Fig. 1: Irgm1 is correlated with osteoporosis and osteoclast differentiation.

A WB showed the expression of Irgm1 in BMDMs. Quantitative data were normalized to GAPDH and presented as means ± SD. ^∗∗∗p < 0.001 vs the indicated groups. B Volcano diagram displayed that Irgm1 was continuously upregulated during osteoclast differentiation mediated by RANKL at days 1, 2, and 3. C Venn diagram summarizes 82 candidate targets of RANKL-induced osteoclast differentiation at days 1, 2, and 3. D–F GO enrichment analysis to identify the top 10 significant terms of cell component (D), biological process (E), and molecular function (F), corresponding to the candidate targets. G KEGG pathway analysis suggested potential signaling pathways by which Irgm1 regulated osteoclast differentiation.
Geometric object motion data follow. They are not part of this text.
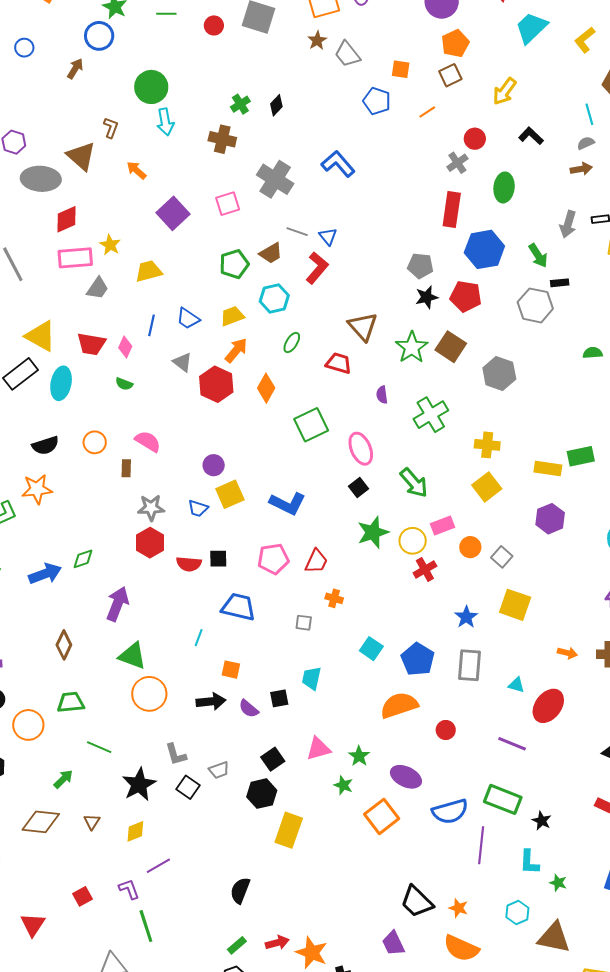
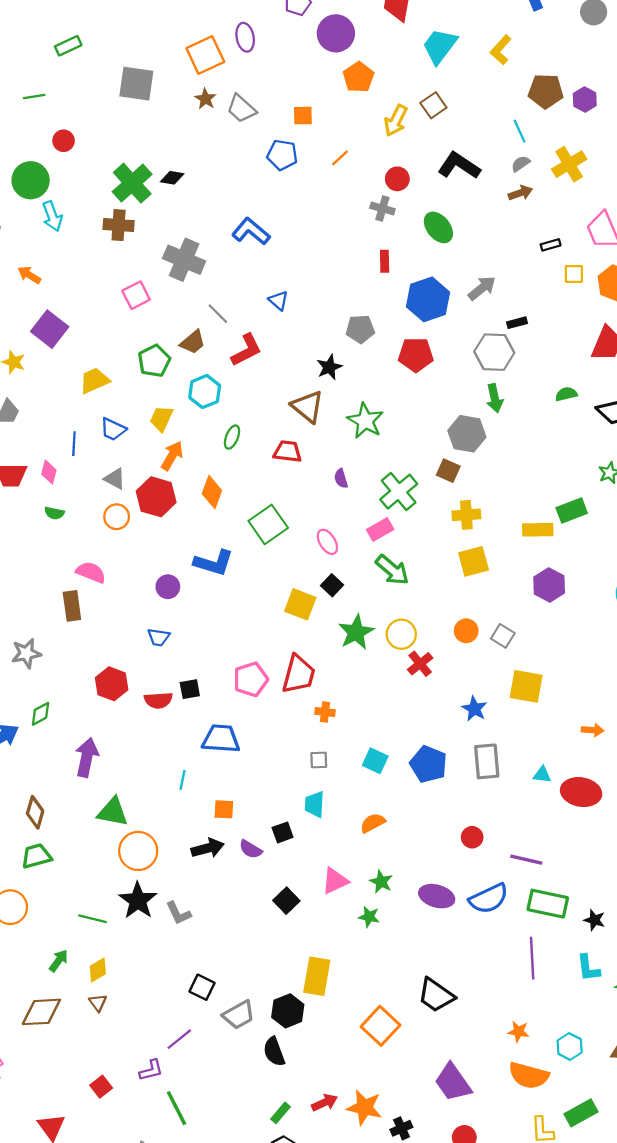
red circle: (214, 25) -> (64, 141), moved
brown square: (450, 75) -> (433, 105), moved
yellow arrow: (505, 91) -> (396, 120), moved
green cross: (240, 104) -> (132, 183), size x1.8
black diamond: (276, 105) -> (172, 178), turned 65
black L-shape: (531, 136) -> (459, 166), size x1.5
gray cross: (457, 163) -> (382, 209), turned -30
green ellipse: (504, 187) -> (438, 227), turned -36
red rectangle: (452, 209) -> (385, 261), size x0.6
purple square: (173, 213) -> (50, 329), moved
gray arrow: (568, 224) -> (482, 288), moved, turned -136
gray line: (297, 232) -> (218, 314), turned 35
blue triangle: (328, 236) -> (278, 300), moved
green arrow: (538, 256) -> (495, 398), moved, turned 30
red L-shape: (317, 268) -> (246, 350), turned 32
yellow trapezoid: (149, 271) -> (94, 381), moved
black star: (427, 297) -> (329, 367), moved
yellow trapezoid: (232, 316) -> (161, 419), turned -35
brown square: (451, 347) -> (448, 471), moved, size x0.7
orange circle: (95, 442) -> (117, 517), moved
pink ellipse: (361, 449) -> (327, 542), size x0.7
brown rectangle: (126, 468) -> (72, 606), size x1.5
yellow square: (487, 487) -> (474, 561), turned 32
yellow square: (230, 494) -> (300, 604), moved, turned -36
blue L-shape: (287, 504) -> (214, 563), moved
gray star: (151, 508) -> (26, 653), moved
pink rectangle: (442, 525) -> (380, 530), moved
red trapezoid: (316, 561) -> (299, 674), size x1.4
gray square: (304, 623) -> (319, 760), moved
green trapezoid: (71, 702) -> (36, 856), moved
orange semicircle: (399, 705) -> (373, 823), moved, size x0.6
red ellipse: (548, 706) -> (581, 792), turned 72
purple line: (512, 744) -> (526, 860), moved
gray trapezoid: (219, 770) -> (239, 1015), moved, size x1.4
black star: (139, 784) -> (138, 901), moved
black square: (188, 787) -> (202, 987), moved
black hexagon: (262, 794) -> (288, 1011), moved
blue semicircle: (450, 811) -> (489, 899), moved
orange square: (382, 816) -> (381, 1026), moved
yellow diamond: (135, 831) -> (98, 970), moved
purple L-shape: (129, 889) -> (151, 1070), turned 105
black semicircle: (240, 890) -> (274, 1052), turned -32
black trapezoid: (417, 902) -> (436, 995), moved
cyan hexagon: (517, 912) -> (570, 1046), moved
purple trapezoid: (393, 943) -> (453, 1082), size x1.4

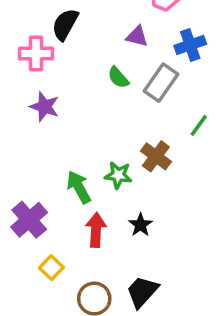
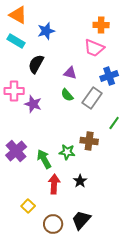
purple triangle: (137, 36) -> (70, 73), moved
pink cross: (36, 53) -> (14, 91), moved
purple star: (45, 107) -> (33, 104), moved
brown cross: (156, 156) -> (89, 141), turned -30
purple cross: (29, 220) -> (16, 151), moved

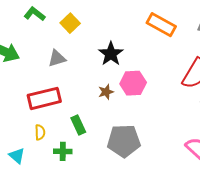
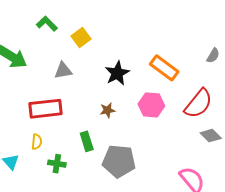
orange rectangle: (161, 25) -> (164, 68), moved
pink hexagon: (133, 83) -> (151, 105), moved
green rectangle: (78, 125) -> (87, 141), moved

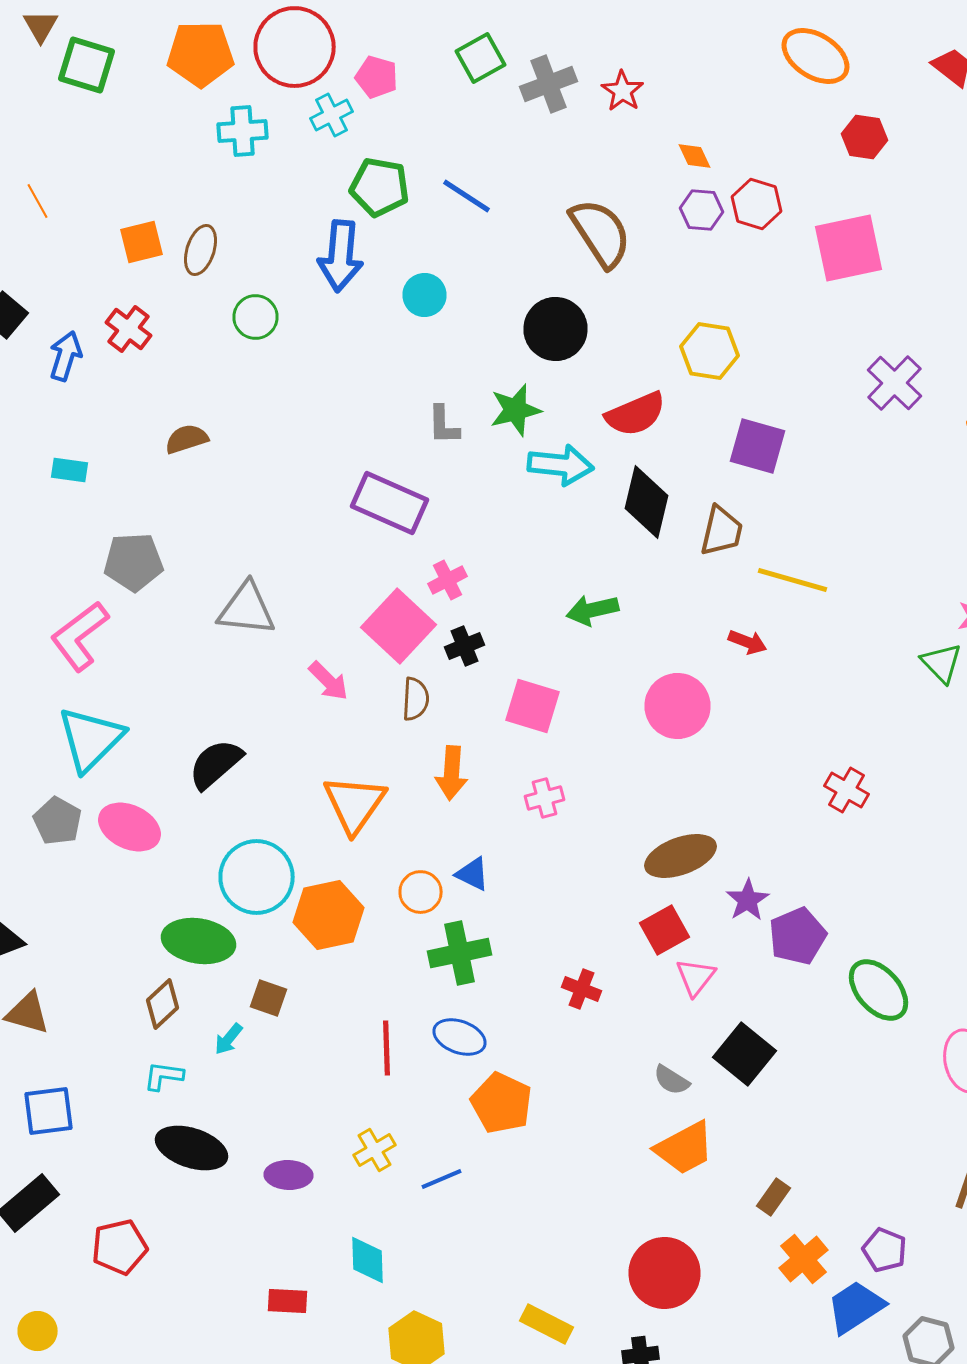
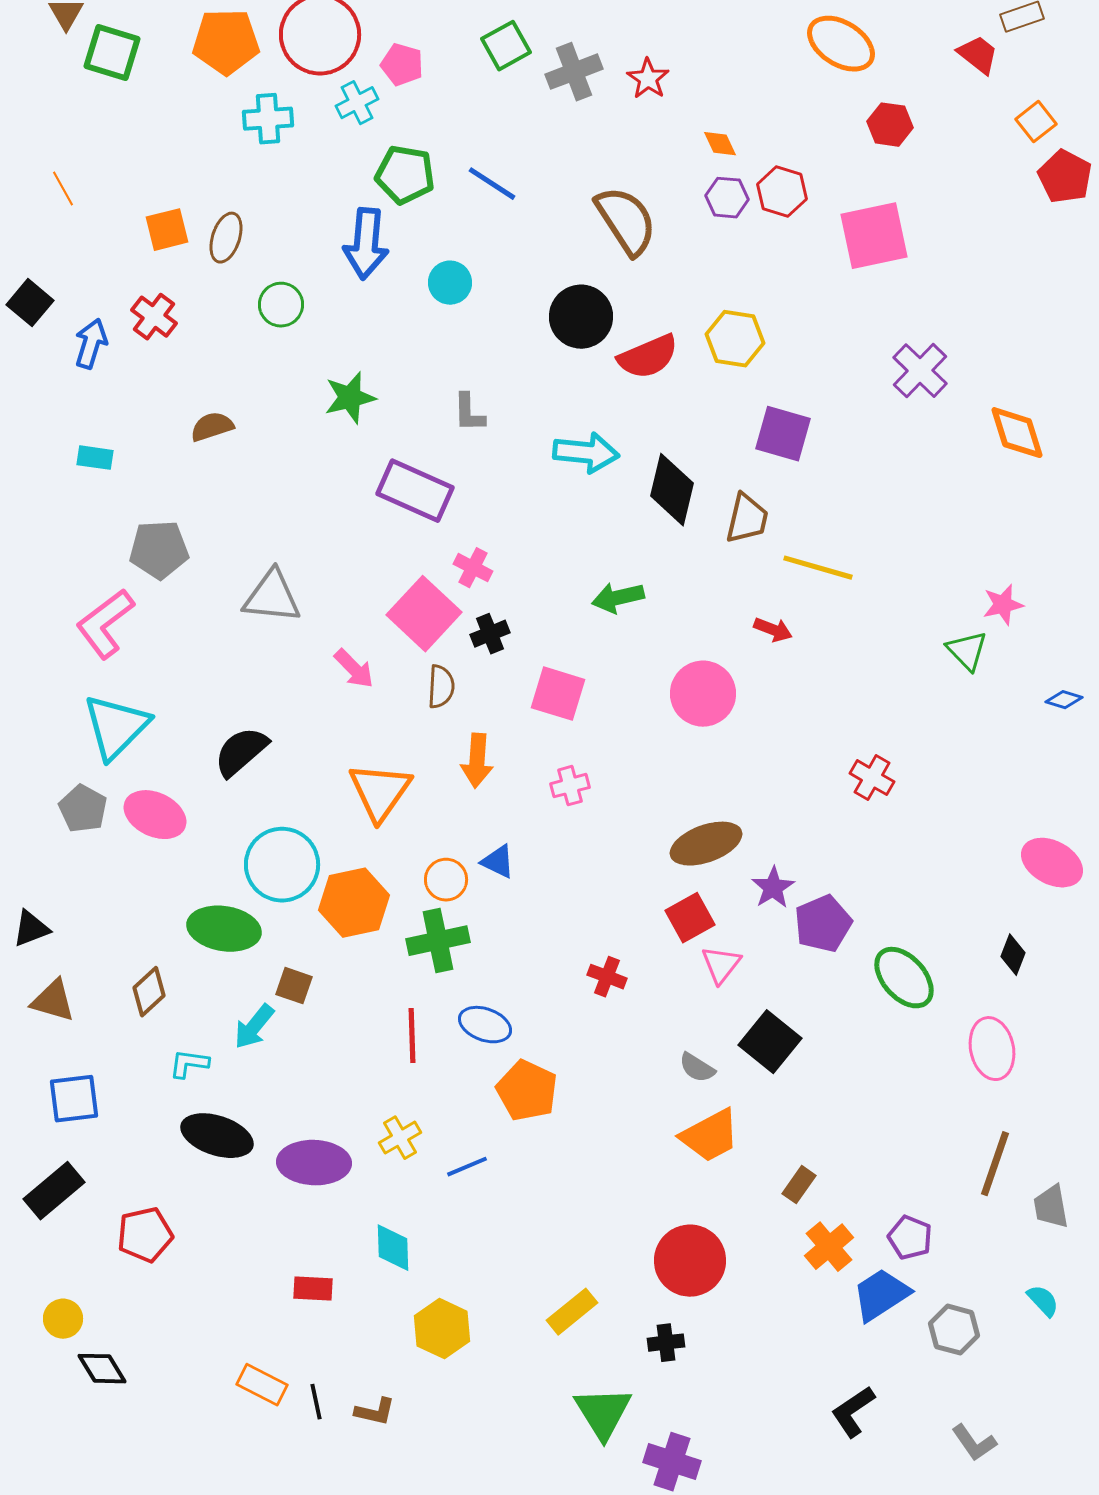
green star: (516, 410) -> (350, 398), moved
red semicircle: (636, 414) -> (648, 357), moved
pink cross: (448, 580) -> (473, 568), turned -36
green cross: (460, 953) -> (438, 941), moved
brown diamond: (162, 1004) -> (149, 992), moved
cyan arrow: (228, 1039) -> (254, 1027), size x1.4
purple ellipse: (288, 1175) -> (314, 1163), size x1.5
yellow rectangle: (546, 1324) -> (572, 1312), turned -66

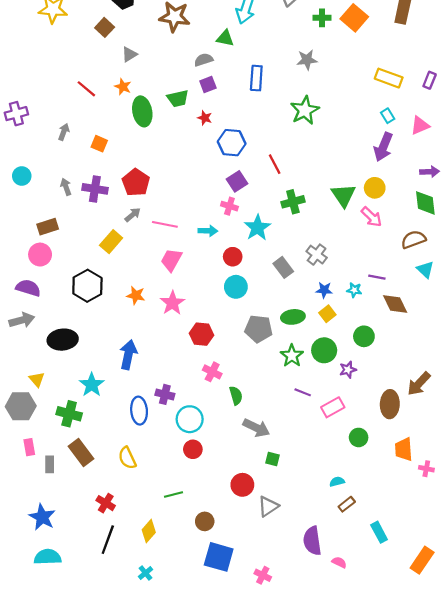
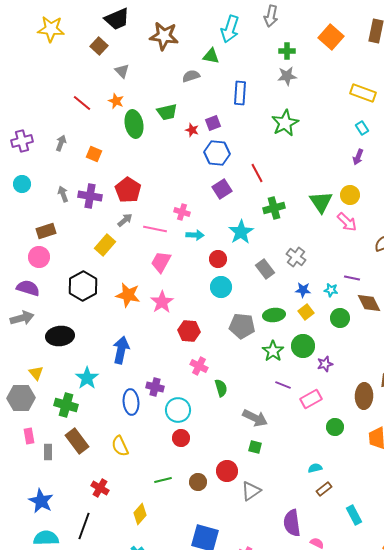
green cross: (322, 18) -> (287, 51), moved
gray triangle: (129, 54) -> (122, 71), turned -42
purple square: (208, 85) -> (213, 123), moved
purple cross: (16, 114) -> (22, 141), moved
purple arrow: (383, 147) -> (358, 157), size x0.6
pink cross: (229, 206) -> (182, 212), moved
orange star: (136, 295) -> (128, 295), size x1.4
green circle: (364, 336) -> (340, 318), moved
gray arrow: (256, 428) -> (255, 418), moved
brown circle: (205, 521) -> (198, 482), moved
black line: (108, 540) -> (84, 526), moved

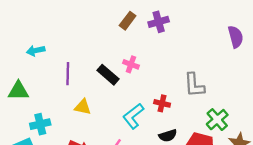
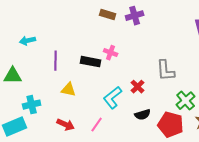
brown rectangle: (128, 21) -> (108, 15), turned 70
black rectangle: (108, 75) -> (91, 62), turned -30
red cross: (162, 103) -> (138, 87), turned 32

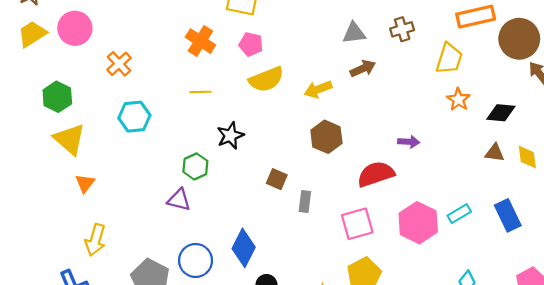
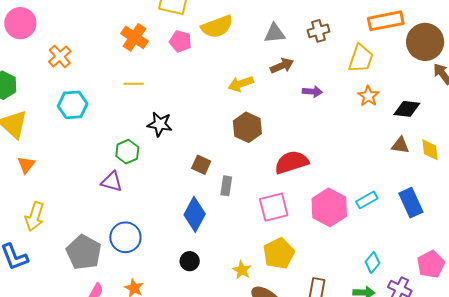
yellow semicircle: (266, 79) -> (217, 27), moved
black star: (230, 136) -> (160, 124), turned 30
purple arrow: (409, 142) -> (312, 92), moved
blue diamond: (244, 248) -> (195, 214), moved

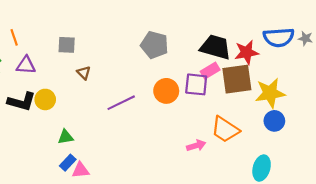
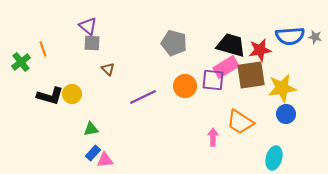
orange line: (14, 37) -> (43, 49), moved
purple triangle: (26, 65) -> (88, 26), moved, turned 36
pink rectangle: (210, 71) -> (226, 67), size x1.4
pink arrow: (196, 146) -> (213, 137), turned -72

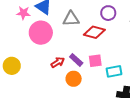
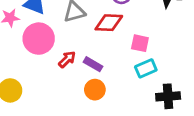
pink square: (95, 61) -> (140, 43), moved, turned 32
red arrow: (58, 62) -> (67, 59), moved

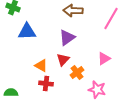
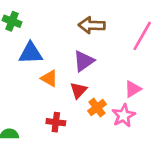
orange triangle: (41, 66) -> (49, 78), moved
pink star: (97, 90) -> (124, 116), moved, turned 30

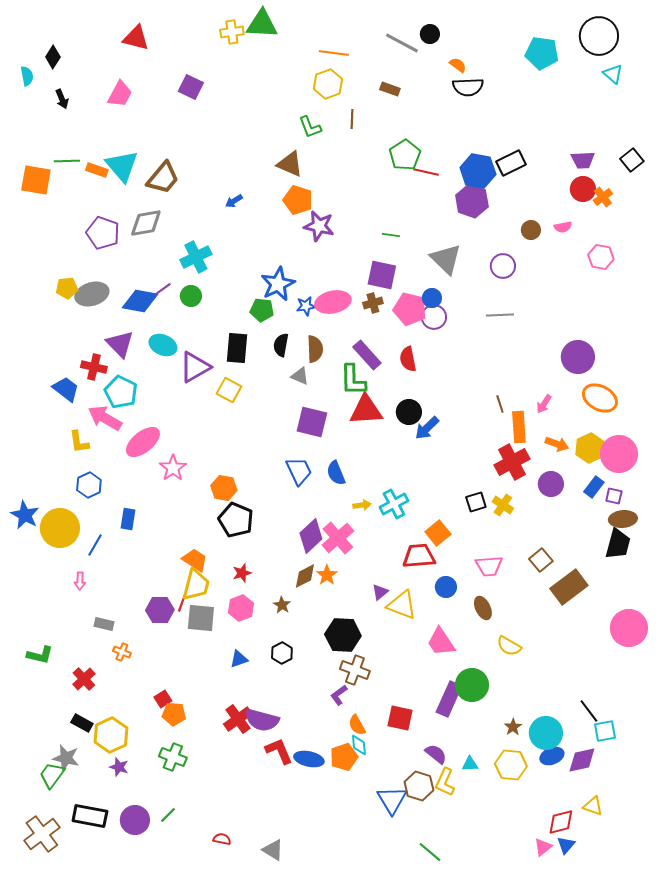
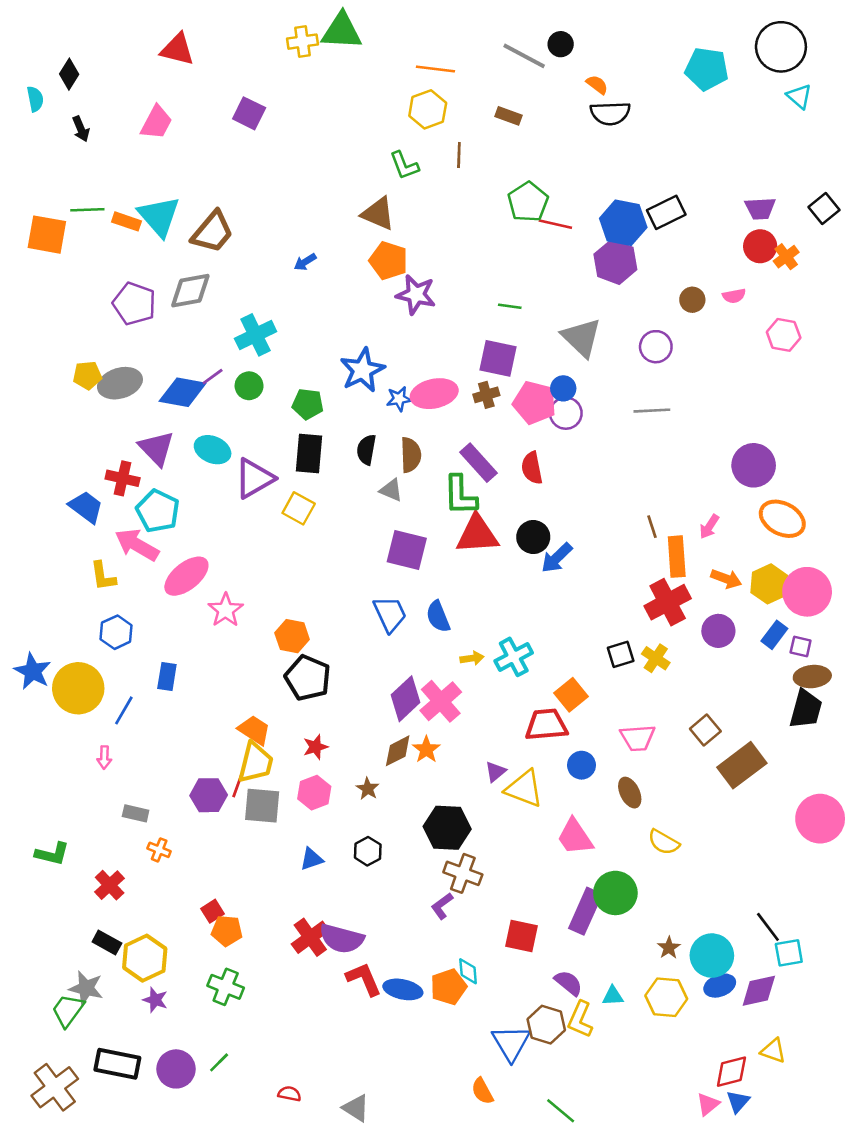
green pentagon: (262, 310) -> (308, 404), moved
orange semicircle: (357, 725) -> (482, 1091), moved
H WB analysis of Irgm1 expression in RANKL-induced BMDMs. Cells were treated with RANKL (40 ng/ml) and M-CSF (10 ng/ml) for 0, 1, 3, and 5 days. Quantitative data were normalized to GAPDH and presented as means ± SD (n = 3). ^∗∗∗p < 0.001, ^##p < 0.01, and ^†††p < 0.001 vs 0 group. I WB analysis of Irgm1 expression after treatment with different concentrations of RANKL (0, 40, 80 ng/ml) for 3 days. Quantitative data were normalized to GAPDH and presented as means ± SD (n = 3). ^∗∗p < 0.01 and ^##p < 0.01 vs 0 group. J Immunohistochemical staining images of bone tissues from the osteoporosis and healthy (Control) group. Scale bar = 100 μm. Quantitative analysis of the immunohistochemical staining and presented as means ± SD. ^∗∗∗p < 0.001 vs the control group.